Copilot also wrapped the code inside a four loop, presumably because it could run a really long time for large graphs.

Wrapping this all into an optimization loop gives the following code. 

In [None]:
def kernighan_lin_bisection(G: nx.Graph, 
                            max_iter: int=10,
                            seed: int | None = None
                            ) -> Tuple[set[Hashable], set[Hashable], int]:
    """
        Input: undirected graph
    """
    # Check types
    if type(G) is not nx.Graph:
        raise TypeError("Requires undirected graph")
    
    # Initialize
    group_A, group_B = initialize_partition(G, seed)
    
    # Compute scores for all swaps
    for _ in range(max_iter):
        gains: list[Tuple, int, int] = []
        for u in group_A:
            for v in group_B:
                swap_score: int = gain_from_swap(G, u, v, group_A, group_B)
                gains.append((swap_score, u, v))
        
        gains.sort(reverse=True)
        
        best_gain: int = 0
        best_pair: tuple[Hashable, Hashable] | None = None
        current_gain: int = 0
        for gain_value, u, v in gains:
            current_gain += gain_value
            if current_gain > best_gain:
                best_gain = current_gain
                best_pair = (u, v)
        
        if best_pair is not None:
            u, v = best_pair
            group_A.remove(u)
            group_B.add(u)
            group_B.remove(v)
            group_A.add(v)
        else:
            break
    
    return group_A, group_B, count_edges_cut(G,group_A, group_B)

In [None]:
# Example usage
G, pos = get_NCM_Figure3_14()
A, B, cut_size = kernighan_lin_bisection(G, max_iter=int(len(G.nodes)/2), seed=1234)
print("Partition A:", A)
print("Partition B:", B)
print("Cut size:", cut_size)
show_partitions(G, 
                partition=[A, B], 
                title=f"Fig 3.14: Final partition with {cut_size} edges cut",
                pos=pos)

That looks awesome! But there is a problem.

---

**Local Maxima**: Let's repeat but with a different seed

In [None]:
# Example usage
G, pos = get_NCM_Figure3_14()
A, B, cut_size = kernighan_lin_bisection(G, max_iter=int(len(G.nodes)/2), seed=121)
print("Partition A:", A)
print("Partition B:", B)
print("Cut size:", cut_size)
show_partitions(G, 
                partition=[A, B], 
                title=f"Fig 3.14: Final partition with {cut_size} edges cut",
                pos=pos)

Here, we see the problem with hill-climbing: the initial partition determines how well the problem is solved.
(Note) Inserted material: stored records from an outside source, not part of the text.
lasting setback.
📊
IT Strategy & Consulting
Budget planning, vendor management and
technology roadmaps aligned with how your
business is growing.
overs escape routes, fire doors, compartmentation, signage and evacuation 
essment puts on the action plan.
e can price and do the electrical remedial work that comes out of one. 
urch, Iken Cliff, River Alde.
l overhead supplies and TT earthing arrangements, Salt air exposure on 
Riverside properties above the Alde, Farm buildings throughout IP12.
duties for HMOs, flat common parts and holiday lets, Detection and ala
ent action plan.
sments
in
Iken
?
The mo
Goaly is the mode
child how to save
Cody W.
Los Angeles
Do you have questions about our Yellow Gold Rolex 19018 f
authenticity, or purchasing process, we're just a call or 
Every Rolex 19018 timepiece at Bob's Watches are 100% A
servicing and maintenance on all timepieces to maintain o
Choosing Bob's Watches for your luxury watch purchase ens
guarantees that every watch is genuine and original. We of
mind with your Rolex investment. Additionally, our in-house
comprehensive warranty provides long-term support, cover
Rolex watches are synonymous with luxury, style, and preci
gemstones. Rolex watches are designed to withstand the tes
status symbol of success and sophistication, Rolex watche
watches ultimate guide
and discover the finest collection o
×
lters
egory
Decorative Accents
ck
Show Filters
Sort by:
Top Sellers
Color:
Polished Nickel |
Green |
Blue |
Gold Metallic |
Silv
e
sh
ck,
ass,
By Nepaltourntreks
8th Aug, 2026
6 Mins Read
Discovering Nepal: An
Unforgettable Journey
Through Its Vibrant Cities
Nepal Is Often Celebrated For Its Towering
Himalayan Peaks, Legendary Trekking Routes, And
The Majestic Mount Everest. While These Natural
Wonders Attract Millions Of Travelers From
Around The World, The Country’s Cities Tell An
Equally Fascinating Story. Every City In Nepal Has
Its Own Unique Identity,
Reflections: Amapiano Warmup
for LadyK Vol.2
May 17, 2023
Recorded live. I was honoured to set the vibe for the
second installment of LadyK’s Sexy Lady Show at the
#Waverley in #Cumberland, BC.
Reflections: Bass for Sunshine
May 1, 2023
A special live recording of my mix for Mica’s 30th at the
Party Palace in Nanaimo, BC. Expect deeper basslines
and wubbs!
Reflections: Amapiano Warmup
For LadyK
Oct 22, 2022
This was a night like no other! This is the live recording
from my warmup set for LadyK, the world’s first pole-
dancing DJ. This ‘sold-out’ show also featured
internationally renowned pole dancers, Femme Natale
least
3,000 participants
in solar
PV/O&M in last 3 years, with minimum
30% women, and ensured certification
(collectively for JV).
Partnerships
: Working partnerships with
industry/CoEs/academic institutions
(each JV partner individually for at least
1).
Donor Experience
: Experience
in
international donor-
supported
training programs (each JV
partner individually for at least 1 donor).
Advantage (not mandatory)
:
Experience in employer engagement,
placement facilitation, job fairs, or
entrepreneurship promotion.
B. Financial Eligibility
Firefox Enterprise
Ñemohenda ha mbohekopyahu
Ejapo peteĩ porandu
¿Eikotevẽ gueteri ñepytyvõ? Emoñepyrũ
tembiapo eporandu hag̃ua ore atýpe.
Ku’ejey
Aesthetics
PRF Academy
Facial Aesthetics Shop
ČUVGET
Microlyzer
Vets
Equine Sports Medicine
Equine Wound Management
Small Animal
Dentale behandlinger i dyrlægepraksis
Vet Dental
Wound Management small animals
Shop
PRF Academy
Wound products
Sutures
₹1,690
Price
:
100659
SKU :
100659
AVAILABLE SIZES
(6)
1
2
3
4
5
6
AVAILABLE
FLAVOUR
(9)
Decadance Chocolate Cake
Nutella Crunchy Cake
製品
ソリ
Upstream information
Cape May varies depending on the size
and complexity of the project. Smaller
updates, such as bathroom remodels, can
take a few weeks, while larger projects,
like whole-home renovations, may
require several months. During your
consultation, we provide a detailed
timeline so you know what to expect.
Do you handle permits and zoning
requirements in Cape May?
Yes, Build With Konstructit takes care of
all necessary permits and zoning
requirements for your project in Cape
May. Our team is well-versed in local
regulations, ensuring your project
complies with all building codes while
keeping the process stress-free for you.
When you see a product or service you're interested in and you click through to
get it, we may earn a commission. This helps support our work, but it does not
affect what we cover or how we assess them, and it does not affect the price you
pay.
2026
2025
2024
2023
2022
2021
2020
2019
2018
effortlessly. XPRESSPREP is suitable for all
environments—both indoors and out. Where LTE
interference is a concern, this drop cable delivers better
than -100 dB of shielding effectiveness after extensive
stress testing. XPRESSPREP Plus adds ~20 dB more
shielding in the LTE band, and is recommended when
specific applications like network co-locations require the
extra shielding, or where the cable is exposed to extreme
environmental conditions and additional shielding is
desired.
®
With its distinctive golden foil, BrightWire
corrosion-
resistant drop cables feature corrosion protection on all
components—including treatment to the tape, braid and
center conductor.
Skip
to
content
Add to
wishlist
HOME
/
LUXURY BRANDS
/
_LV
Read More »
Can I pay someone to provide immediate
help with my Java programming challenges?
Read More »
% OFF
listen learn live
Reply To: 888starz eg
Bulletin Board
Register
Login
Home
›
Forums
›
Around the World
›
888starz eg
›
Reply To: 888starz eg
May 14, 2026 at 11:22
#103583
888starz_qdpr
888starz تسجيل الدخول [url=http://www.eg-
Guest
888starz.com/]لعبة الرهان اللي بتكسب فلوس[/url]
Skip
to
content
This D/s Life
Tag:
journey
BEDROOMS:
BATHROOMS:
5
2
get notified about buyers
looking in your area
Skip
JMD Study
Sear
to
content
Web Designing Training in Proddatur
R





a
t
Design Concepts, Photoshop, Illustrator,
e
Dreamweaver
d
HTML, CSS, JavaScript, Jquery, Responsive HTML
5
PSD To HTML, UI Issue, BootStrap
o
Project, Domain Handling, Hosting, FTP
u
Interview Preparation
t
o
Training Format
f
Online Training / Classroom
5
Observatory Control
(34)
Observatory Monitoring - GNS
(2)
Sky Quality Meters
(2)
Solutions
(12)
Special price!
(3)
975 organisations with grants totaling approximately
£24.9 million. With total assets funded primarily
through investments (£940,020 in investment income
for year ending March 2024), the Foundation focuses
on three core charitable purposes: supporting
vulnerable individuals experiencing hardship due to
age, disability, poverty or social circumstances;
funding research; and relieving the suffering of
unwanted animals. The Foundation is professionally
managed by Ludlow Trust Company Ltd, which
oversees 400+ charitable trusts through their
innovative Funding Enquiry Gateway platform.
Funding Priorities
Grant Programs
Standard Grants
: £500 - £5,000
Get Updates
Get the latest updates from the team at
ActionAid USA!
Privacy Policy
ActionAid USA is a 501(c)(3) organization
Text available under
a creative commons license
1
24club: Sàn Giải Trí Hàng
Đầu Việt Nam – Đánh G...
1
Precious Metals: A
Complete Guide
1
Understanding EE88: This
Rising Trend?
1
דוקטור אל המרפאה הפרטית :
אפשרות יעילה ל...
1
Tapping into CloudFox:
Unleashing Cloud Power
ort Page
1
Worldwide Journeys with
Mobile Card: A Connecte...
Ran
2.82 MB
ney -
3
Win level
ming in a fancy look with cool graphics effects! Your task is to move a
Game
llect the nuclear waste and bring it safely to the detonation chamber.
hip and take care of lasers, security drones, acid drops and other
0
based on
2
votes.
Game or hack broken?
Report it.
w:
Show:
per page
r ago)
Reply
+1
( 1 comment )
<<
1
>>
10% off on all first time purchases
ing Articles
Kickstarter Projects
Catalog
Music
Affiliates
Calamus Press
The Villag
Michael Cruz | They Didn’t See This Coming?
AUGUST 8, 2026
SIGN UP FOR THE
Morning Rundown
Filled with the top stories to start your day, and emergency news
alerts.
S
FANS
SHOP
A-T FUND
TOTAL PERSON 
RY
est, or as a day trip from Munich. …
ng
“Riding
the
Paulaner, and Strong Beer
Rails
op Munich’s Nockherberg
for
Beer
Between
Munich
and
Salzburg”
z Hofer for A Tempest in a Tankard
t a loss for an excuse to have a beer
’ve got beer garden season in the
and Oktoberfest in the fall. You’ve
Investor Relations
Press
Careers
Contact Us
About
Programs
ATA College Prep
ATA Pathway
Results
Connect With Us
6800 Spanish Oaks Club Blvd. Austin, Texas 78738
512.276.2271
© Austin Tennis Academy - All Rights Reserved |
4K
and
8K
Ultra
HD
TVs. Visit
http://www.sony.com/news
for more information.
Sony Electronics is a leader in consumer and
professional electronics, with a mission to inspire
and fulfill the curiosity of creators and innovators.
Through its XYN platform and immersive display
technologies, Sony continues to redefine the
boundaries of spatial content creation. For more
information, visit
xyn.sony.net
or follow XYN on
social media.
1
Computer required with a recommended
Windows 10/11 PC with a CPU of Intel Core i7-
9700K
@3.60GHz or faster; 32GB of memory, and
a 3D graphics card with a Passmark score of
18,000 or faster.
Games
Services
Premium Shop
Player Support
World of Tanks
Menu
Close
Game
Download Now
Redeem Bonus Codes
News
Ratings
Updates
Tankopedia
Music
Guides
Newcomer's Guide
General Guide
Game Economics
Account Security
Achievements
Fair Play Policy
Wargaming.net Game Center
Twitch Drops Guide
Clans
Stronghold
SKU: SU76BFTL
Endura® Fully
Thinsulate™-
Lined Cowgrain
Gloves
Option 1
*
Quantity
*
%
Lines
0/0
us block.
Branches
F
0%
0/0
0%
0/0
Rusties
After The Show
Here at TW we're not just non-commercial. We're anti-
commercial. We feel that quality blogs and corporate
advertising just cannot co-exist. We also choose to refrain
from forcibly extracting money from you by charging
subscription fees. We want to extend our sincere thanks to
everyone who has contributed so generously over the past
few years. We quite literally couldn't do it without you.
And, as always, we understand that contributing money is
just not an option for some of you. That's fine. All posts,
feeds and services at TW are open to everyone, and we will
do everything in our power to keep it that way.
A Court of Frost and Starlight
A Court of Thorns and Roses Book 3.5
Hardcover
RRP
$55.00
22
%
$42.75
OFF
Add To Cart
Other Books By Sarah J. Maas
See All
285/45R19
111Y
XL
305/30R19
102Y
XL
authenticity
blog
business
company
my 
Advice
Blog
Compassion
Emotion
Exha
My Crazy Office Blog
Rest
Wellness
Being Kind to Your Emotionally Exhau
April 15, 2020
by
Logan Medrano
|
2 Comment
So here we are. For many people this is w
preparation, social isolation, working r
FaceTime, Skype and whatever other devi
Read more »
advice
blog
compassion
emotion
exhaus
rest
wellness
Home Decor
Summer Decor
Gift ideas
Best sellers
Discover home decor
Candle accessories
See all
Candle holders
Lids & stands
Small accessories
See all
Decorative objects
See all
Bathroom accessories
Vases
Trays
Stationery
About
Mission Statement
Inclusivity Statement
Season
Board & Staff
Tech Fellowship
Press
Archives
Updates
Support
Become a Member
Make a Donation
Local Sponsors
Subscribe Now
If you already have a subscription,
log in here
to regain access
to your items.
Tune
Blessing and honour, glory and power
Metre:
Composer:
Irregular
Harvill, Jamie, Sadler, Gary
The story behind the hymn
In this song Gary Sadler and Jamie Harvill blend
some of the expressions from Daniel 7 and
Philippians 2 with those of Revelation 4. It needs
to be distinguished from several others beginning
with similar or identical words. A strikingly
A standard approach for dealing with local maxima is to do several trials and choose the best answer. Let's apply this to the karate club graph. We'll first run it with a known seed, and then put it into a loop with several starting points.

In [None]:
#############
## Cell 10 ##
#############
G = nx.karate_club_graph()
A, B, cut_size = kernighan_lin_bisection(G, max_iter=int(len(G.nodes)/2), seed=1234)
print("Partition A:", A)
print("Partition B:", B)
print("Cut size:", cut_size)
show_partitions(G, 
                partition=[A, B], 
                title=f"Karate Club Graph: Final partition with {cut_size} edges cut")

In [None]:
#############
## Cell 10 ##
#############
num_trials: int = 10
best_A, best_B, best_cut_size = kernighan_lin_bisection(G, max_iter=int(len(G.nodes)/2))
for i in range(num_trials):
    A, B, cut_size = kernighan_lin_bisection(G, max_iter=int(len(G.nodes)/2))
    print(f"Cut size for iteration {i} = ", cut_size)
    if cut_size<best_cut_size:
        best_A = A
        best_B = B
        best_cut_size = cut_size
show_partitions(G, 
                partition=[best_A, best_B], 
                title=f"Karate Club Graph: Final partition with {best_cut_size} edges cut")

The smallest value I found doing this was 10 cut edges.

---

Student activities
- What is the smallest value you found for the cut size of the karate graph?
- What is the largest value you found for the cut size of the karate graph?
- What do you learn from this about the Kernighan-Lin algorithm?